Long since have I marvelled 
How of ten thousand creatures there is not one 
But has its tune; how, as each season takes its turn, 
A hundred new birds sing, each weather wakes 
A hundred insects from their sleep. 
Now lisp the mango-birds 
Like pretty children, prattling at their play. 
As shuttle at the sounding loom 
The tireless cricket creaks. Beautiful the flexions 
Of tongue and trilling throat, how valiantly 
They spend themselves to do it! 
And even the croakers of the pond, 
When they get rain to fill 
Their miry, parching puddles, while they sip 
New rivulets and browse the soppy earth, 
Sing through the live-long night.

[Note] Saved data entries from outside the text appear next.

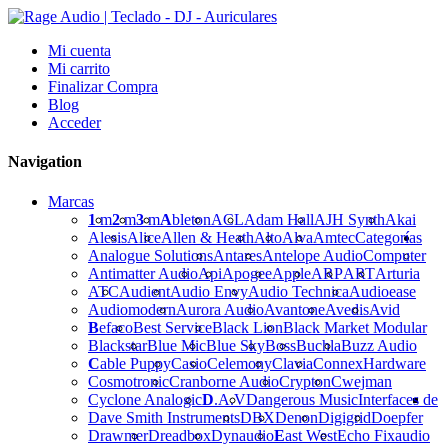
Mi cuenta
Mi carrito
Finalizar Compra
Blog
Acceder
Navigation
Marcas
1
m
2
m
3
m
A
bleton
ACL
Adam Hall
AJH Synth
Akai
Alesis
Alice
Allen & Heath
Alto
Alva
Amtec
Categorías
Analogue Solutions
Antares
Antelope Audio
Computer
Antimatter Audio
Api
Apogee
Apple
ARP
ART
Arturia
ATC
Audient
Audio Envy
Audio Technica
Audioease
Audiomodern
Aurora Audio
Avantone
Avedis
Avid
B
efaco
Best Service
Black Lion
Black Market Modular
Blackstar
Blue Mic
Blue Sky
Boss
Buchla
Buzz Audio
C
able Puppy
Casio
Celemony
Clavia
Connex
Hardware
Cosmotronic
Cranborne Audio
Crypton
Cwejman
Cyclone Analogic
D
.A.V
Dangerous Music
Interfaces de
Dave Smith Instruments
DBX
Denon
Digigrid
Doepfer
Drawmer
Dreadbox
Dynaudio
E
ast West
Echo Fix
audio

And like enough 
May frogs be passionate; but oh, what seeks 
The silent worm in song ? 1 
These and a thousand others, little and great, 
Too many to name them all, 
Myriads of creatures each after its own shape and kin, 
Hold at their season ceaseless tournament of song; 
But swiftly, swiftly 
Their days run out, time transmutes them, and there is silence, 
Desert-silence where they sang. 

Alas! philosophy has taught 
That the transcending mind in its strange, level world 
Sees not kinds, contraries, classes or degrees. 
And if of living things 
Man once seemed best, what has he but a knack 
Of facile speech, what but a plausible scheme 
Of signs and ciphers that perpetuate 
His thoughts and phrases? And on these expends 
His brooding wits, consumes his vital breath; 
One droning out the extremity of his woe, 
Another to the wide world publishing 

1 All through the winter and spring the worm lives underground. 
On the first night of summer it issues and, in the thrill of its second 
birth, begins to sing in a shrill, woman's voice. It sings all night, and 
then is silent again for ever. 

His nobleness of heart ! 
Thus, though he shares 
The brief span of all creatures, yet his song 
A hundred ages echoes after him. 
But you, cicada, 
What know you of this? Only for yourself 
You make your music. . . ." 

So was I pondering, comparing, 
Setting difference by difference, gain by gain, 
When suddenly the clouds came back and overhead 
The storm blazed and crashed, spilling huge drops 
Out of the rumbling sky. . . . 

And silent now 
Was the cicada's voice. 

The Herd-Boy 

BY Lu Yu (A.D. 1135-1209) 

IN the southern village the boy who minds the ox 
With his naked feet stands on the ox's back. 
Through the hole in his coat the river wind blows; 
Through his broken hat the mountain rain pours. 
On the long dyke he seemed to be far away; 
In the narrow lane suddenly we were face to face. 
The boy is home and the ox is back in its stall; 
And a dark smoke oozes through the thatched roof.